[EXCERPTED RECORDS]

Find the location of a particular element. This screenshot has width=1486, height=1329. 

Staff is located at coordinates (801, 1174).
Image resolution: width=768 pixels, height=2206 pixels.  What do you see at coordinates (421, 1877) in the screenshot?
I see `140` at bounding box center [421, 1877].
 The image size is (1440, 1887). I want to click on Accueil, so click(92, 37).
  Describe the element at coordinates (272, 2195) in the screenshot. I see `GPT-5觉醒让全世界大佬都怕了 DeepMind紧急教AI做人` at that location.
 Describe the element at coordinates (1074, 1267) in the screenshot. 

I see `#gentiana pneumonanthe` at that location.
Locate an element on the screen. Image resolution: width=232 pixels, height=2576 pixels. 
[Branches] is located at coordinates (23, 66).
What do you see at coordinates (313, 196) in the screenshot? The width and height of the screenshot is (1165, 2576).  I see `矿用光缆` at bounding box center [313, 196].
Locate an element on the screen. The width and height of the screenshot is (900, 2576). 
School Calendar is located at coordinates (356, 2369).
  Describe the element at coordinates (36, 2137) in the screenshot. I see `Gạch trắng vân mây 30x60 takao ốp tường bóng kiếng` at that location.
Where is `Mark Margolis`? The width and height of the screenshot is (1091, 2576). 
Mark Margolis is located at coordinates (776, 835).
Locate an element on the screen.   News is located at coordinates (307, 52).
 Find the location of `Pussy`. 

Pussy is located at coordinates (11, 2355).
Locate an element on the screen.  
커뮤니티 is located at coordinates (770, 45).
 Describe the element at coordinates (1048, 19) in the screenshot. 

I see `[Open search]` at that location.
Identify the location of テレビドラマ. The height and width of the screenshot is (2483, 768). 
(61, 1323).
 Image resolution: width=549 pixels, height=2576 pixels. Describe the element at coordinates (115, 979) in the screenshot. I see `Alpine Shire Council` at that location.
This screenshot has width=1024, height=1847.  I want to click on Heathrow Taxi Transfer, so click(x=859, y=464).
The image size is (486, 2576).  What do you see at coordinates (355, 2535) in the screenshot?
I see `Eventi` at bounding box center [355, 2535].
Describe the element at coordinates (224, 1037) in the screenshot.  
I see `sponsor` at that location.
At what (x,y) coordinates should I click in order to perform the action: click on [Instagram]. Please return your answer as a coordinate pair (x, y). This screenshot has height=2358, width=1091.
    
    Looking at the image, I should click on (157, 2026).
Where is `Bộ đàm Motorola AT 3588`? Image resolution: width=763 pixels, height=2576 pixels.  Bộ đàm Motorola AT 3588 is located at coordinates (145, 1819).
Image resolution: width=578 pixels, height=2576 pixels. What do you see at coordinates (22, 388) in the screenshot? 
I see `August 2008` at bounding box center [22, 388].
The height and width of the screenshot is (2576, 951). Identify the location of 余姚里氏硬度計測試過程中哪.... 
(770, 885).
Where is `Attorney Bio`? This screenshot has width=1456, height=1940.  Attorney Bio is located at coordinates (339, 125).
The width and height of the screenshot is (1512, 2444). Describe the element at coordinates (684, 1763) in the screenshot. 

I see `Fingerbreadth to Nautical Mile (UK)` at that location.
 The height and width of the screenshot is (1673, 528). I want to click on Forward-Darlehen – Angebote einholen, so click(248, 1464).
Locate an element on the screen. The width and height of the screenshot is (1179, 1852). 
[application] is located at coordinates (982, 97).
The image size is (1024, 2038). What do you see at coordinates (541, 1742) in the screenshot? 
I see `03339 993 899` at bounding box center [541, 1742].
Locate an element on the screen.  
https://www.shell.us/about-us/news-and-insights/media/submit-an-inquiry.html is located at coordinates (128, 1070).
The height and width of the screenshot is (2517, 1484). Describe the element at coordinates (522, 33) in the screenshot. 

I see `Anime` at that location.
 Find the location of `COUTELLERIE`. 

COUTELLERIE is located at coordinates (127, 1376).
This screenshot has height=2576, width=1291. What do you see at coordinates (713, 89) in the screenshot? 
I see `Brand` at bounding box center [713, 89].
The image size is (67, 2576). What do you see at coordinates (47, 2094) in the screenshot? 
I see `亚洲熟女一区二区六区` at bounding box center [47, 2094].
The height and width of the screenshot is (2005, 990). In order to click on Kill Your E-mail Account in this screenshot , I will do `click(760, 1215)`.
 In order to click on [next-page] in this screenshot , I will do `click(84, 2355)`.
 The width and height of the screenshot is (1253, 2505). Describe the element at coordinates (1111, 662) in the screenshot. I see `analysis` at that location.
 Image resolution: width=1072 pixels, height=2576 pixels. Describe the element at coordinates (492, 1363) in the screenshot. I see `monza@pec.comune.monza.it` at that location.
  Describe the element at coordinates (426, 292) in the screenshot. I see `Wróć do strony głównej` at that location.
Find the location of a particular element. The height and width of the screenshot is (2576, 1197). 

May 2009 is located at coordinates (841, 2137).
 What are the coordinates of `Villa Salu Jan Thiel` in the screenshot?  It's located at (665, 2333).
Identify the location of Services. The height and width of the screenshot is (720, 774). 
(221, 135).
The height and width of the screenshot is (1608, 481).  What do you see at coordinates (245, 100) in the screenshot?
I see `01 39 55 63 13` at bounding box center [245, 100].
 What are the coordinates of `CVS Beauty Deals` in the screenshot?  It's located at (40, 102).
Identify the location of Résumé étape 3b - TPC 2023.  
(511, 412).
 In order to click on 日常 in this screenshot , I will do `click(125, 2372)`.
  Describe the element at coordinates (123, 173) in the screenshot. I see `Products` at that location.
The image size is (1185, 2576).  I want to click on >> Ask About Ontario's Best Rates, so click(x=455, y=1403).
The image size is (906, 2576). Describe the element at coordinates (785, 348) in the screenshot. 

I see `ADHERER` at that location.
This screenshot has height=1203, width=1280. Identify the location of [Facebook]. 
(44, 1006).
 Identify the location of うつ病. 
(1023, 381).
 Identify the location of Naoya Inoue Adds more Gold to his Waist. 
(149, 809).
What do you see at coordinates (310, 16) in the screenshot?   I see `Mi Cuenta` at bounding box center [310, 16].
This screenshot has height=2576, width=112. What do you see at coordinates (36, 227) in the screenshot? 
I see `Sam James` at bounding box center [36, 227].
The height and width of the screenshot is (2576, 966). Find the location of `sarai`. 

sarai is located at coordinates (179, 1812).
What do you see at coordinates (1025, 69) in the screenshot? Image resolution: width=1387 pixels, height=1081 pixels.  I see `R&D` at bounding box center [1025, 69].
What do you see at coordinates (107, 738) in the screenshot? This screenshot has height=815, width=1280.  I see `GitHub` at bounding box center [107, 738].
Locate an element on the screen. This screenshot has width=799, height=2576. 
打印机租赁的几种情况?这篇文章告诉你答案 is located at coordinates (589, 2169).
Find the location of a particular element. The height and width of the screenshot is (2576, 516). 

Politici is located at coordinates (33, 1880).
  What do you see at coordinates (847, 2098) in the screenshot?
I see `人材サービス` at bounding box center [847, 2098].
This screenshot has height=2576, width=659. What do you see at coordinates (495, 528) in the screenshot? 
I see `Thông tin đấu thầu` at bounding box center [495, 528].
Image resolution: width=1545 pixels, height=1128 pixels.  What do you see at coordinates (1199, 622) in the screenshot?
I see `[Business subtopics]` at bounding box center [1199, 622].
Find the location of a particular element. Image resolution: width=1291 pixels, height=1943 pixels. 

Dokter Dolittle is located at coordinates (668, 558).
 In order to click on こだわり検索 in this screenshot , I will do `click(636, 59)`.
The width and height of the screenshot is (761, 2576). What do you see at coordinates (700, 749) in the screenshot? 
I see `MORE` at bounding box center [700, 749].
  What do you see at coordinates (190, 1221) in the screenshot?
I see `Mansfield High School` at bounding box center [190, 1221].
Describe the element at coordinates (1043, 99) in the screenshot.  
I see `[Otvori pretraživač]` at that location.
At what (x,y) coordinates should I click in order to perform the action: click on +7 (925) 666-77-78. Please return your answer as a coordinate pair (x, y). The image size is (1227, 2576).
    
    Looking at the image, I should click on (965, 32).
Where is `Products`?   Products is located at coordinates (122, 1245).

[WHAT YOU NEED TO DO] The answer is the line with "Describe the element at coordinates (1043, 99)" plus every line after it, printed exactly as they appear above.

[OUTPUT BELOW]
Describe the element at coordinates (1043, 99) in the screenshot.  
I see `[Otvori pretraživač]` at that location.
At what (x,y) coordinates should I click in order to perform the action: click on +7 (925) 666-77-78. Please return your answer as a coordinate pair (x, y). The image size is (1227, 2576).
    
    Looking at the image, I should click on (965, 32).
Where is `Products`?   Products is located at coordinates (122, 1245).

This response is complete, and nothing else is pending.